## Task prompt
Look below for the line containing "Find all labels, buttons, inputs, and" and the line containing "What elements are", then set down both and every line between them exactly, without pictures.

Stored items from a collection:
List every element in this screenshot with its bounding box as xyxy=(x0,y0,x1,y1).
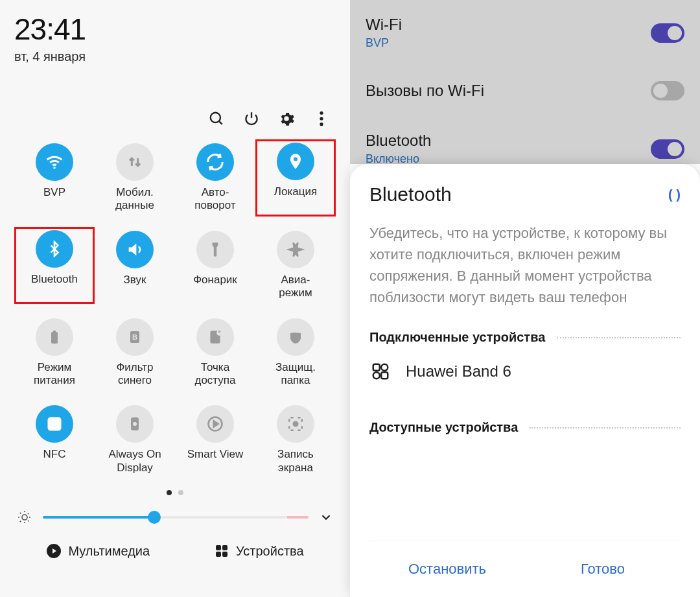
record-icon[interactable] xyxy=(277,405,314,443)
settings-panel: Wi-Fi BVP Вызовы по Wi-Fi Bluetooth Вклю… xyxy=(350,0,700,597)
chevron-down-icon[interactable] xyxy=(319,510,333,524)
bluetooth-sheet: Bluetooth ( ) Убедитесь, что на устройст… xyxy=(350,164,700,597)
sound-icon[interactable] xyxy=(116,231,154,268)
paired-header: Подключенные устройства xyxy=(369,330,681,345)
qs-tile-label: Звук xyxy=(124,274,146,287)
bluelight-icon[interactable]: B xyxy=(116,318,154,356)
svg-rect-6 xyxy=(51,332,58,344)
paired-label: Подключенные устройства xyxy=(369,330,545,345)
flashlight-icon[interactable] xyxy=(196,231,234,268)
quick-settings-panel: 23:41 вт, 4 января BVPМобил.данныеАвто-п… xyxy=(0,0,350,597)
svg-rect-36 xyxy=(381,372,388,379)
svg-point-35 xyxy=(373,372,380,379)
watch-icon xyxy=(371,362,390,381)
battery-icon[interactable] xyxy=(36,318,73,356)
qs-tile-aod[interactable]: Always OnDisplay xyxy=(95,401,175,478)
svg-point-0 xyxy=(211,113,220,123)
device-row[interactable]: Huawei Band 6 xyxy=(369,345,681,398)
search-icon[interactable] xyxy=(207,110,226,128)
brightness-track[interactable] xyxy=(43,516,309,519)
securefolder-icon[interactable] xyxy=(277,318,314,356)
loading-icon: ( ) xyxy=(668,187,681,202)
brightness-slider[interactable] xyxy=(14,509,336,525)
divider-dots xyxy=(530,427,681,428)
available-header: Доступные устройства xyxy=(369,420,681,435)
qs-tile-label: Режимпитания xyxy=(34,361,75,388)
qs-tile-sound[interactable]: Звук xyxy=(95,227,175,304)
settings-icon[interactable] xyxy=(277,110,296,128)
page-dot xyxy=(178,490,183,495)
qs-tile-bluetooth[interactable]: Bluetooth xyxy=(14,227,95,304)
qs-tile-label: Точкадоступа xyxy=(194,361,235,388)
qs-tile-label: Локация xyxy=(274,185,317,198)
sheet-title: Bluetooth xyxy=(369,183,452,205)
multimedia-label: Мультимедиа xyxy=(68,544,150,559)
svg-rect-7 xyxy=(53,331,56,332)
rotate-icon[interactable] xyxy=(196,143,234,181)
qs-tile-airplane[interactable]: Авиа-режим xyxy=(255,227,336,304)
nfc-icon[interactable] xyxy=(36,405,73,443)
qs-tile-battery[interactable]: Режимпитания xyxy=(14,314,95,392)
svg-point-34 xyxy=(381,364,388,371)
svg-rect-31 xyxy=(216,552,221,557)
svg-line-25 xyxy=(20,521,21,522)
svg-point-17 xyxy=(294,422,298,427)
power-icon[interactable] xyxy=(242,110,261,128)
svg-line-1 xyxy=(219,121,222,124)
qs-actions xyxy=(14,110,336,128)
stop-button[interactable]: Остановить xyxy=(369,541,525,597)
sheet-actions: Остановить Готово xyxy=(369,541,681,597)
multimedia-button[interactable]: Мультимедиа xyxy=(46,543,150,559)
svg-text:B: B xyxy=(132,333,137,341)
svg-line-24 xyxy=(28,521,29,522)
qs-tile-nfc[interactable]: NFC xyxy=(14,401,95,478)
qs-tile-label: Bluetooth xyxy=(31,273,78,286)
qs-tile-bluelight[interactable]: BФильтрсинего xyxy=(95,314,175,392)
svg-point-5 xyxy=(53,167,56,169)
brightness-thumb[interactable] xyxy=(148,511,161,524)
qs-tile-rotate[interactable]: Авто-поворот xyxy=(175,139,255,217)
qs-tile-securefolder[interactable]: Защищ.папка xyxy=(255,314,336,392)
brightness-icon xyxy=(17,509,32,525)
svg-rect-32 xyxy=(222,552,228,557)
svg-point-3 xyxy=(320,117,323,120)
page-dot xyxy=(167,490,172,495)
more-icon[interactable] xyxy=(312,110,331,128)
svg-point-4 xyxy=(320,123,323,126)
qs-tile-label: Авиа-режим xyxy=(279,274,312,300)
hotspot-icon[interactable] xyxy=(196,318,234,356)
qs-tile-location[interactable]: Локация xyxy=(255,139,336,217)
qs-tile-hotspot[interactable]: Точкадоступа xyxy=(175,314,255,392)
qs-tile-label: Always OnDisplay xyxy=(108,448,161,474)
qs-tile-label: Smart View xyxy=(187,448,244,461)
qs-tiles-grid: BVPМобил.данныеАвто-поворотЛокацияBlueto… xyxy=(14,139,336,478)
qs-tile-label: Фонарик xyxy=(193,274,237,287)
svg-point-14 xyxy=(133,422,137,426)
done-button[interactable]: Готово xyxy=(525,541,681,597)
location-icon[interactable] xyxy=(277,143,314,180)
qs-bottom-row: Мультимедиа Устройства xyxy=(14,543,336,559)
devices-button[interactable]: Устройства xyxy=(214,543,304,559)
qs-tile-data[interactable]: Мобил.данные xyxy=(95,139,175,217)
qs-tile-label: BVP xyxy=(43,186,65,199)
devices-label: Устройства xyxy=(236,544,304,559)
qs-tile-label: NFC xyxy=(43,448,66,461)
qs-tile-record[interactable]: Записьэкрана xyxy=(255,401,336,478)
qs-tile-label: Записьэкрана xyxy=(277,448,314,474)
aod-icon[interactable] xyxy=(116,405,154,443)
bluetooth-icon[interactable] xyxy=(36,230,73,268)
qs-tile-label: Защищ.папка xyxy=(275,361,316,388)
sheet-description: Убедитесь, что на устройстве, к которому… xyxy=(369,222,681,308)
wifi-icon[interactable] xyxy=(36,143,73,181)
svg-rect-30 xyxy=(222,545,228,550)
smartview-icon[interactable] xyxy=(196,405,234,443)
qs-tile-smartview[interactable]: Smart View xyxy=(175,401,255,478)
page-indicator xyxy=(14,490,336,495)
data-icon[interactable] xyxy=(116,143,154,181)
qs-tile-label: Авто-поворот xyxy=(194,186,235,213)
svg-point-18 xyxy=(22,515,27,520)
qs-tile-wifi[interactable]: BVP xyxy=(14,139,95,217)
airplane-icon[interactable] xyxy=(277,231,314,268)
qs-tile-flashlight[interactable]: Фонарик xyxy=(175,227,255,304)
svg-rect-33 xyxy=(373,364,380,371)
---
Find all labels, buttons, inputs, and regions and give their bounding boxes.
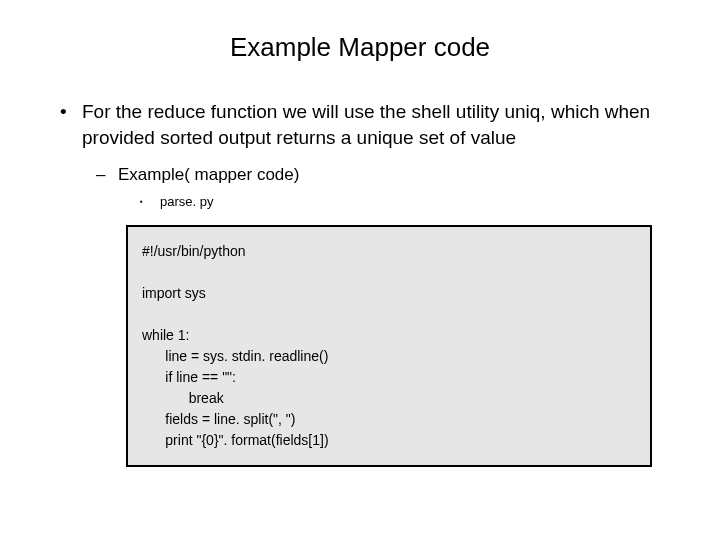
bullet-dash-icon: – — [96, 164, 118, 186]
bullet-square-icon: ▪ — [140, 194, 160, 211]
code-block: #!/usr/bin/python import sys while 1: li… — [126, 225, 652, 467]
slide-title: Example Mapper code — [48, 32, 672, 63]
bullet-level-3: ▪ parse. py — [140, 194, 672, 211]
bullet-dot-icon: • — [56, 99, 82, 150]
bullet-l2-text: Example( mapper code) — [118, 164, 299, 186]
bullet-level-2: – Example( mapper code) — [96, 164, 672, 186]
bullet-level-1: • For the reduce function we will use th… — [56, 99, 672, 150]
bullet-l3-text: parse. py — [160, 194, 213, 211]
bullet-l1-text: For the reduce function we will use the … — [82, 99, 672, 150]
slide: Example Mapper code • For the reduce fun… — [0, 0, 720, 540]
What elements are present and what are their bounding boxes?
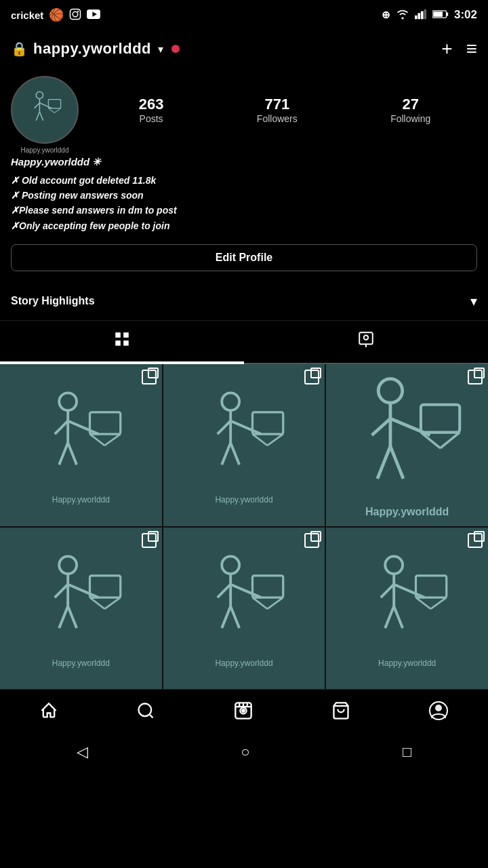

## Solution
Find all labels, buttons, inputs, and regions and give their bounding boxes.
bullet-dash-icon: – — [96, 164, 118, 186]
bullet-square-icon: ▪ — [140, 194, 160, 211]
code-block: #!/usr/bin/python import sys while 1: li… — [126, 225, 652, 467]
slide-title: Example Mapper code — [48, 32, 672, 63]
bullet-level-3: ▪ parse. py — [140, 194, 672, 211]
bullet-dot-icon: • — [56, 99, 82, 150]
bullet-l2-text: Example( mapper code) — [118, 164, 299, 186]
bullet-level-2: – Example( mapper code) — [96, 164, 672, 186]
bullet-level-1: • For the reduce function we will use th… — [56, 99, 672, 150]
bullet-l3-text: parse. py — [160, 194, 213, 211]
bullet-l1-text: For the reduce function we will use the … — [82, 99, 672, 150]
slide: Example Mapper code • For the reduce fun… — [0, 0, 720, 540]
What elements are present and what are their bounding boxes?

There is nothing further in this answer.